Grupiński był dopytywany, gdzie należy się spodziewać cięć w wydatkach. Odparł, że z informacji jakie ma, wynika, że nie będzie cięć wydatków inwestycyjnych. Dodał też, że to rząd wskaże konkretne działy, w których dojdzie do cięć.
Zapewnił, że zarówno rząd jak i jego zaplecze parlamentarne starają się wprowadzać zmiany, które mają służyć temu, aby jak najszybciej pokonać spowolnienie gospodarcze.
Podobnie Adam Szejnfeld (PO) przekonywał, że gdyby nie przeprowadzona w Polsce reforma finansów publicznych, reforma systemu ubezpieczeń społecznych oraz deregulacja, to nasz kraj mógłby znaleźć się w takiej samej sytuacji jak Grecja czy Hiszpania. Podkreślił, że Polska nadal odnotowuje dodatni wzrost gospodarczy.

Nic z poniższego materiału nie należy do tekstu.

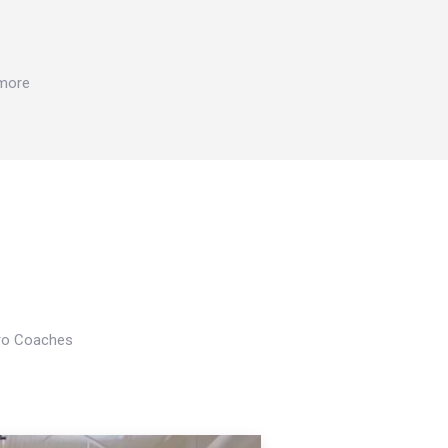
 more
Pro Coaches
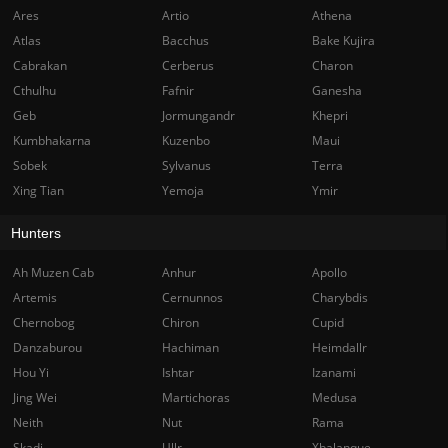
Ares
Artio
Athena
Atlas
Bacchus
Bake Kujira
Cabrakan
Cerberus
Charon
Cthulhu
Fafnir
Ganesha
Geb
Jormungandr
Khepri
Kumbhakarna
Kuzenbo
Maui
Sobek
Sylvanus
Terra
Xing Tian
Yemoja
Ymir
Hunters
Ah Muzen Cab
Anhur
Apollo
Artemis
Cernunnos
Charybdis
Chernobog
Chiron
Cupid
Danzaburou
Hachiman
Heimdallr
Hou Yi
Ishtar
Izanami
Jing Wei
Martichoras
Medusa
Neith
Nut
Rama
Skadi
Ullr
Xbalanque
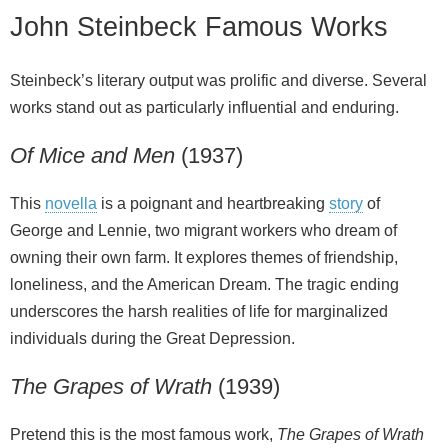
John Steinbeck Famous Works
Steinbeck’s literary output was prolific and diverse. Several
works stand out as particularly influential and enduring.
Of Mice and Men
(1937)
This
novella
is a poignant and heartbreaking
story
of
George and Lennie, two migrant workers who dream of
owning their own farm. It explores themes of friendship,
loneliness, and the American Dream. The tragic ending
underscores the harsh realities of life for marginalized
individuals during the Great Depression.
The Grapes of Wrath
(1939)
Pretend this is the most famous work,
The Grapes of Wrath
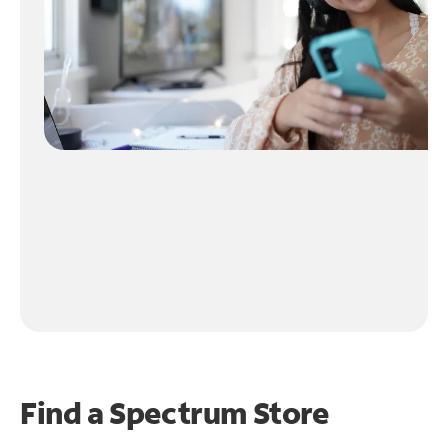
Find a Spectrum Store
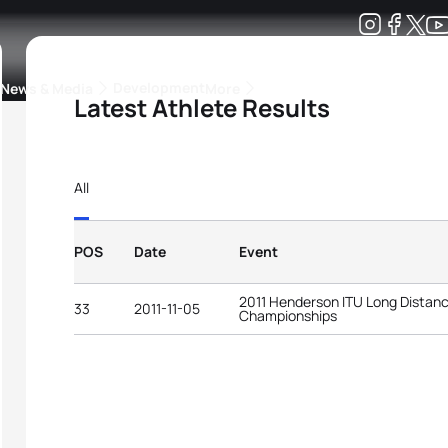
Development
News & Media
More
Latest Athlete Results
kings
ra Triathlon Sport Classes
Rankings by Continental Federation
All
POS
Date
Event
2011 Henderson ITU Long Distanc
33
2011-11-05
Championships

Grupiński odnosząc się do zawieszenie progu ostrożnościowego, mówił, że jest to rozwiązanie tymczasowe. - Jestem przekonany, że będzie to sytuacja przejściowa - powiedział, powołując się m.in. na sygnały ożywienia gospodarczego.
Szef klubu PO nawiązał też do krytyki działań rządu sformułowanej przez Jarosława Gowina (PO). "Zawieszenie progu ostrożnościowego i reguły wydatkowej to ostra jazda bez trzymanki. Panowie, nie idźmy tą drogą!" - napisał Gowin na Twitterze. Ocenił też, że należy porzucić "rojenia, że podnoszenie podatków podnosi wpływy budżetowe". "Po drugie, na miejscu premiera Donalda Tuska dotrzymałbym obietnicy cięć w administracji, po trzecie-radykalna deregulacja ożywiłaby gospodarkę" - napisał Gowin.
Grupiński powiedział, że główne czynniki, które wpływają na spowolnienie gospodarcze w Polsce, mają charakter zewnętrzny. - W tym sensie można powiedzieć, że apel Jarosława Gowina jest skierowany do wszystkich rządów europejskich oraz do Stanów Zjednoczonych - ocenił szef klubu PO.
Politycy PO byli ponadto pytani, czy w kontekście korekty podtrzymują opinię, że Jacek Rostowski jest dobrym ministrem finansów. Grupiński odparł, że Rostowski przez wiele lat dobrze prognozował zmiany zachodzące w gospodarce polskiej i europejskiej, jest też chwalony poza Polską. - Od oceny pracy ministrów jest premier i to w jego rękach są jakiekolwiek decyzje personalne - zaznaczył szef klubu PO.
Premier Donald Tusk poinformował, że deficyt budżetowy w 2013 r. będzie większy o 16 mld zł, a resorty mają obciąć wydatki o 8,5-8,6 mld zł. W sierpniu zostanie przedstawiony projekt nowelizacji budżetu. Szef rządu tłumaczył, że nowelizacja jest konieczna w związku z niższymi dochodami, jakie Polska odnotowała w pierwszym półroczu. Ubytek ten ma zostać pokryty poprzez oszczędności i zwiększenie deficytu. Zawieszony zostanie próg ostrożnościowy 50 proc. relacji długu publicznego do PKB.